Evangelio según San Lucas 1,57-66.80.
Cuando le
llegó a Isabel su día, dio a luz un hijo,
y sus vecinos y parientes se alegraron con ella al enterarse de la misericordia tan grande que el Señor le había mostrado.
Al octavo día vinieron para cumplir con el niño el rito de la circuncisión,
y querían ponerle por nombre Zacarías, por llamarse así su padre. Pero la madre
dijo: «No, se llamará Juan.»
Los otros dijeron: «Pero si no hay nadie en tu familia que se llame así.»
Preguntaron por señas al padre cómo quería que lo llamasen.
Zacarías pidió una tablilla y escribió: «Su nombre es Juan», por lo que todos
se quedaron extrañados.
En ese mismo instante se le soltó la lengua y comenzó a alabar a Dios.
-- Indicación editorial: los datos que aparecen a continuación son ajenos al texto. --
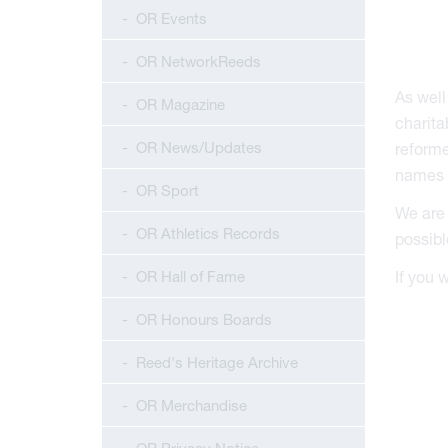
OR Events
OR NetworkReeds
As well
OR Magazine
charita
OR News/Updates
reforme
names i
OR Sport
We are 
OR Athletics Records
possibl
OR Hall of Fame
If you 
OR Honours Boards
Reed's Heritage Archive
OR Merchandise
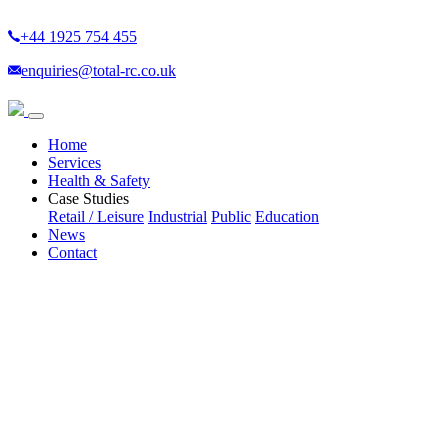
+44 1925 754 455
enquiries@total-rc.co.uk
(current)
Home
Services
Health & Safety
Case Studies
Retail / Leisure
Industrial
Public
Education
News
Contact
Un santo temor se apoderó del vecindario, y estos acontecimientos se comentaban
en toda la región montañosa de Judea.
La gente que lo oía quedaba pensativa y decía: «¿Qué va a ser este niño?»
Porque comprendían que la mano del Señor estaba con él.
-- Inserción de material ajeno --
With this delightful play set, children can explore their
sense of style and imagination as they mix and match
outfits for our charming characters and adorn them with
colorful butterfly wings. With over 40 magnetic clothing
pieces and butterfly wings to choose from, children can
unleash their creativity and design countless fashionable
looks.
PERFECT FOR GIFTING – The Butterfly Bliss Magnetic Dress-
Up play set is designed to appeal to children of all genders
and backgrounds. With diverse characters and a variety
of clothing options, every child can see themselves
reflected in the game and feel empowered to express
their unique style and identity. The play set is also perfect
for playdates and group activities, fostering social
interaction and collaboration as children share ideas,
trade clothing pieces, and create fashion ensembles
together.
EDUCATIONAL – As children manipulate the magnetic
A medida que el niño iba creciendo, le vino la fuerza del Espíritu. Vivió en
lugares apartados hasta el día en que se manifestó a Israel.
COMENTARIO:
Este
Evangelio de san Lucas, nos relata el nacimiento y la circuncisión de Juan
Bautista, que era primo de Jesús y será su precursor. Si recordamos las
palabras de la Escritura, el embarazo del niño fue, como le dijo el ángel a su
padre Zacarías, por intervención divina; ya que tanto Isabel como su esposo
eran ya ancianos. Al dudar el sacerdote del mensaje angélico, sufrió las
consecuencias de esa actitud y quedó mudo; circunstancia que, ante el
cumplimiento de lo prometido, al circuncidar al niño –haciéndolo partícipe del
pueblo de Israel, con una misión determinada- quedó modificada, recuperando
Zacarías la voz que había perdido.
Vemos en
este versículo dos puntos importantísimos, a tener en cuenta para todos
nosotros. El primero es que la incredulidad nos ata la lengua y la fe, nos la
desata. Creer significa aceptar la verdad revelada, aunque no evidente, y ser
por ello fieles transmisores de lo que hemos percibido con los ojos del
espíritu; es abrir nuestro corazón a las promesas de Dios en Cristo, porque Él
no puede engañarnos ni engañarse. Y ese convencimiento es el que motiva que
tengamos la responsabilidad, como bautizados que forman parte del Reino de
Dios, de hacer llegar el Evangelio a todos los rincones de nuestro mundo: la
familia, el trabajo, el ocio. No hay ni un lugar ni una situación que quede
libre de ese compromiso. Son nuestras vergüenzas e inseguridades las que, al
confiar sólo en nuestras fuerzas, nos juegan malas pasadas y nos impiden
cumplir con nuestro deber; ya que olvidamos que es la Gracia la que ayudará a
nuestras potencias: la inteligencia y la voluntad, poniendo el Espíritu Santo
las palabas adecuadas en nuestros labios.
Pero hay
otro punto maravilloso que no podemos obviar en este capítulo, y es que Juan,
antes de ser engendrado en el vientre de su madre, ya tenía una misión que
cumplir en los planes divinos. El niño había sido escogido para ser la voz que
clamará a la conversión, labrando los corazones de aquellos hombres para
recibir la semilla del mensaje de Cristo. Él será el precursor y a la vez, la
línea divisoria entre el Nuevo y el Viejo Testamento. Juan personifica lo
antiguo que anuncia lo nuevo; naciendo de unos padres ancianos, es declarado
profeta en el seno de su madre. La propia mudez de su padre, nos dice san
Agustín, significaba que antes de la predicación de Cristo, el sentido de la
profecía estaba latente, a la espera, oculto, encerrado. Pero con el
advenimiento del Mesías, todo se ha hecho claro.
El Bautista
ha dado paso al cumplimiento de lo anunciado y ha manifestado, en el Jordán, al
Cordero de Dios. Todos nosotros, igual que él, hemos sido creados porque Dios
nos ha llamado a la vida con una finalidad determinada. Cada uno de nosotros,
como Juan, debemos descubrir cuál es nuestro propósito en los planes divinos de
la salvación. El Señor, como un perfecto relojero, ha puesto en nosotros todas
las piezas precisas y necesarias para cumplir con nuestra misión; por eso no
vale decir que no servimos, que no podemos, ya que tenemos todos los elementos
para alcanzarlo. Sólo necesitamos la voluntad necesaria para, salvando nuestra
naturaleza herida con la Gracia, entregarnos en libertad a pesar de las
dificultades, a la santísima voluntad de Dios.